Dans ce contexte, il faut souligner les nombreuses rencontres entre les chefs d’État des deux pays, à l’occasion de différents forums internationaux et de visites bilatérales. Le Président Fox a ainsi effectué cinq visites en France depuis son élection en juillet 2000 : en octobre 2000, tout d’abord, en qualité de président élu ; en octobre 2001, lors d’une visite de travail à Toulouse, puis à Strasbourg au Conseil de l’Europe et au Parlement européen en mai 2002 ; en novembre 2002, pour une visite officielle ; et enfin, en juin 2003, pour participer à la Réunion du dialogue élargi du G8, à Evian. De son côté, le Président français Jacques Chirac s’est rendu à deux reprises au Mexique depuis 2002, à l’occasion des sommets de Monterrey (mars 2002) et de Guadalajara (mai 2004).

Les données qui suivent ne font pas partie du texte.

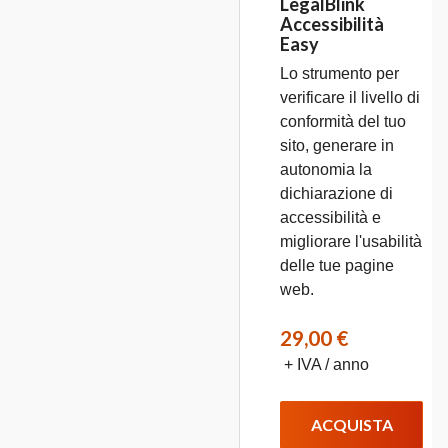
LegalBlink
Accessibilità
Easy
Lo strumento per
verificare il livello di
conformità del tuo
sito, generare in
autonomia la
dichiarazione di
accessibilità e
migliorare l'usabilità
delle tue pagine
web.
29,00 €
+ IVA / anno
ACQUISTA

Du 17 au 19 novembre 2004, dans le cadre du forum économique franco-mexicain-québécois, Futurallia 2004, le Premier ministre, M. Jean-Pierre Raffarin, a effectué une visite de travail au Mexique, qui représentait le premier déplacement d’un chef de gouvernement français dans ce pays. La position commune adoptée par les deux pays sur divers problèmes internationaux (l’Irak, le Moyen Orient, Haïti et la réforme des Nations unies) a été réaffirmée, lors d’une rencontre avec le président Vicente Fox Quesada, qui s’est déroulée le 18 novembre. À cette occasion, les deux hauts responsables ont également abordé plusieurs thèmes relevant de l’ordre du jour économique, ainsi que de la coopération bilatérale. Dans le domaine culturel, ils ont signé une Déclaration conjointe sur la diversité culturelle. Enfin, ce même jour, lors d’une intervention à la tribune du Sénat de la République, M. Raffarin s’est étendu sur l’excellent état de la relation bilatérale.